派遣社員として働く中で、より待遇が良くなることが見込める直接雇用になればいいなと思っていましたが、なんと、直接雇用の話を大学から提案されたのでした。
直接雇用になると、大学から雇用されることになり、雇用形態や福利厚生などが変化します。
提案された雇用形態では、産休・育休や病気休暇など、派遣社員として働いているときよりも制度が整っていました。
そして何より魅力だったのが、時給から月給に変化するということ。
時給で働いていると、祝日が多い月や長期休暇のある月は、ガクンと給与が減るのでかなりの痛手でした。
これで安定した給与を手にすることができる、という思いと、3年頑張ってきたことが評価されたようで、とてもうれしい気持ちになりました。
このまま直接雇用の話を進めてもらおうと思っていた秋ごろ、小学校どうする問題が出てきました。
決められた小学校に入学し、学童に預けてフルタイムで仕事を続けることが当たり前と考えていましたが、現状を変えてでも魅力的な小学校があるとは、世の中分からないものです。

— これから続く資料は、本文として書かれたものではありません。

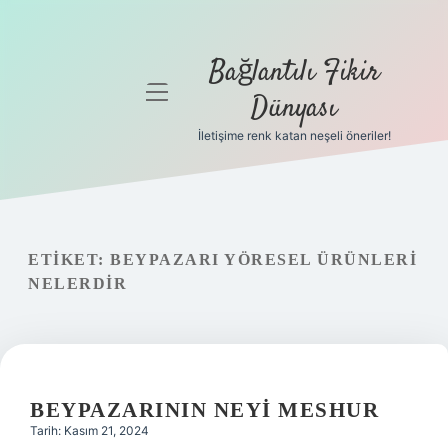
Bağlantılı Fikir
menüyü
Dünyası
aç
İletişime renk katan neşeli öneriler!
Anasayfa
Gizlilik
Politikası
ETIKET:
BEYPAZARI YÖRESEL ÜRÜNLERI
Yasal Uyarı
NELERDIR
Hakkımızda
BEYPAZARININ NEYI MESHUR
Tarih: Kasım 21, 2024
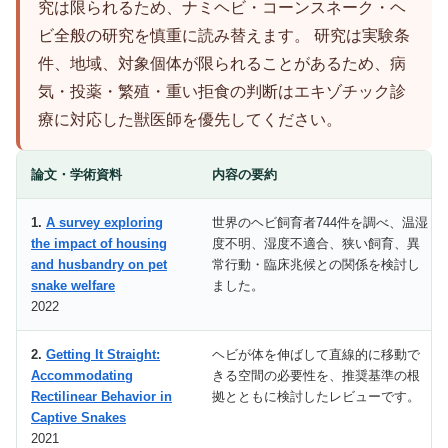
究は限られるため、ナミヘビ・コーンスネーク・ヘ
ビ全般の研究を慎重に読み替えます。 研究は実験条
件、地域、対象個体が限られることがあるため、病
気・投薬・繁殖・重い拒食の判断はエキゾチック診
療に対応した獣医師を優先してください。
論文・学術資料
内容の要約
1.
A survey exploring
世界のヘビ飼育者744件を調べ、温湿
the impact of housing
度不明、湿度不適合、狭い飼育、異
and husbandry on pet
常行動・臨床兆候との関係を検討し
snake welfare
ました。
2022
2.
Getting It Straight:
ヘビが体を伸ばして直線的に移動で
Accommodating
きる空間の必要性を、推奨基準の根
Rectilinear Behavior in
拠とともに検討したレビューです。
Captive Snakes
2021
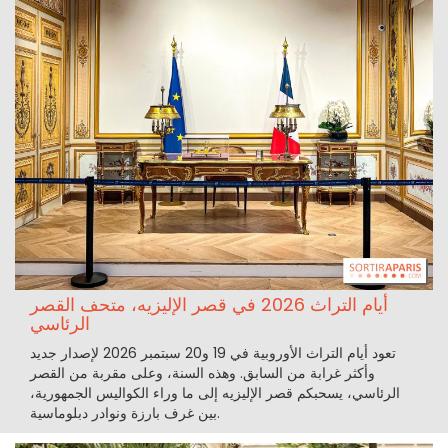
أيام التراث 2026 في قصر الإليزيه، متحف القصر
الرئاسي
تعود أيام التراث الأوروبية في 19 و20 سبتمبر 2026 لإصدار جديد
وأكثر غرابة من السابق. وهذه السنة، وعلى مقربة من القصر
الرئاسي، يسحبكم قصر الإليزيه إلى ما وراء الكواليس الجمهورية،
بين غرف بارزة ونوادر دبلوماسية.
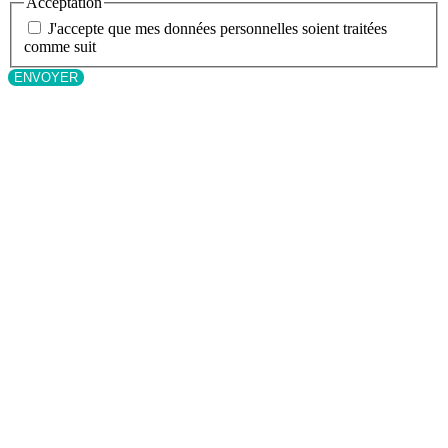
Acceptation
J'accepte que mes données personnelles soient traitées
comme suit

最初は小学校に学童がないことが信じられず、小学校に電話して「ほんとですか?」と質問したほどです。
しかし、本当にありませんでした。
有料の通学バスがあるので、子どもだけでも通学する方法はあります。
けれど、学童がないため、こどもが家に着いてから私が仕事から帰ってくるまでは、ひとりで何時間か家で過ごすことになります。
送迎サービスや民間学童の利用、校区の小学校の学童利用など、いろいろアイディアは浮かびましたが、考えれば考えるほど、新しい環境を子ども1人に負わせることはできないと思いました。
ここでぶち当たった「子どもの教育環境を優先する」か、「自分のキャリアを優先する」かという問題。
世帯収入を大幅にダウンさせてまで小規模特認校へ入れたいのか。
私も30代に入ったのに、次へ進める道を断ってしまって良いのか。
かなり迷いました。
いろんな人にたくさん相談しました。
夫婦でも悩んで悩みまくって出した答えが仕事を退職し、小規模特認校へ入学させるということでした。
「自分で考え、挑戦する人になってほしい」という夫婦共通の思いを優先させることにしたのです。